Y, en esta peripecia que es también la de un conflicto generacional, él está definitivamente excluido de la historia, su padre tiene un pasado, su hijo, aunque problemático, un futuro, Stéfano, en cambio, carece de tiempo y espacio, es el excluido de una realidad progresivamente más excluyente y a la que no puede atrapar ni siquiera por su lenguaje, que le es ajeno.
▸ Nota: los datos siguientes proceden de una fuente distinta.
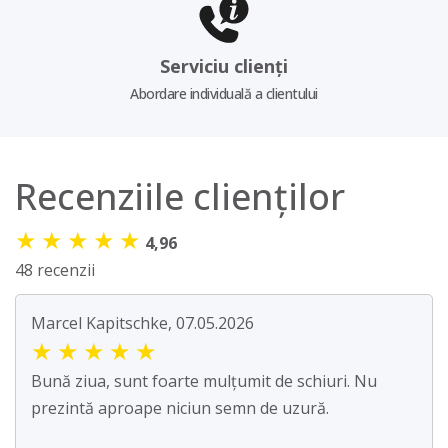
Serviciu clienți
Abordare individuală a clientului
Recenziile clienților
★
★
★
★
★
4,96
48 recenzii
Marcel Kapitschke, 07.05.2026
★
★
★
★
★
Bună ziua, sunt foarte mulțumit de schiuri. Nu
prezintă aproape niciun semn de uzură.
Cada intento de nombrarla se transforma en un chiste verbal, el cocoliche, que, aunque connote una patética frustración, es irremediablemente gracioso, y Armando Discépolo decía que lo serio y lo cómico se suceden o preceden recíprocamente como la sombra y el cuerpo.
Armando Discépolo estrenó su última obra en 1934 y vivió hasta 1971. Durante esos años dirigió teatro pero mantuvo, como autor, un silencio público escrupuloso. Esto motivó interpretaciones variadas y, muchas veces, caprichosas. La clave puede estar en estas palabras de Stefano: “Cosa inexplicable, la tristeza de la ostra. Tiene la aurora dentro, y el mar, y el cielo, y está triste… como una ostra… No sabemos nada. Uh… quién sabe qué canto canta que no lo oímos… A lo mejor es talento, su silencio”.
¡Vaya a Saber!
Conocí a Armando Discépolo en 1966, en el Teatro San Telmo, me lo presentó Carlos Gorostiza, se estrenaba una obra mía, “Volver a Carmensa”, y el lo invitó sin prevenirme. Finalizada la función me lo presentó. Le había gustado mi obra, pero agregó: “Usted es muy joven ¿para que tanto dolor? ¿Vale pena? ¿Usted cree que alguien se da cuenta?”
La tercera referencia era, y la lectura la confirmó, la siguiente:
El Gobierno, mediante el DNU 70/2017, firmado por el presidente, Mauricio Macri, formalizó cambios en la Ley de Migraciones ((ley N° 25.871) sancionado en 2013 por el Congreso Nacional. El reciente decreto autoriza a .la Dirección Nacional de Migraciones la potestad “de cancelar la residencia que hubiese otorgado, cualquiera fuese su antigüedad, categoría o causa de la admisión, y dispondrá la posterior expulsión”
La conclusión inevitable, por lo menos para mí, es que una gran obra, cualquiera sea el tiempo de su acción, siempre refiera a una realidad acechante.
Valery dejó escrito que la historia es la ciencia de lo que nunca sucede dos veces. Puede que tuviera razón, pero hay una solo manera de estar seguros de que lo que creemos muerto está, en efecto, muerto: No olvidarse del tiro de gracia.
(*) La foto registra una detención durante una manifestación de 1902, contra la sanción de la ley 4144.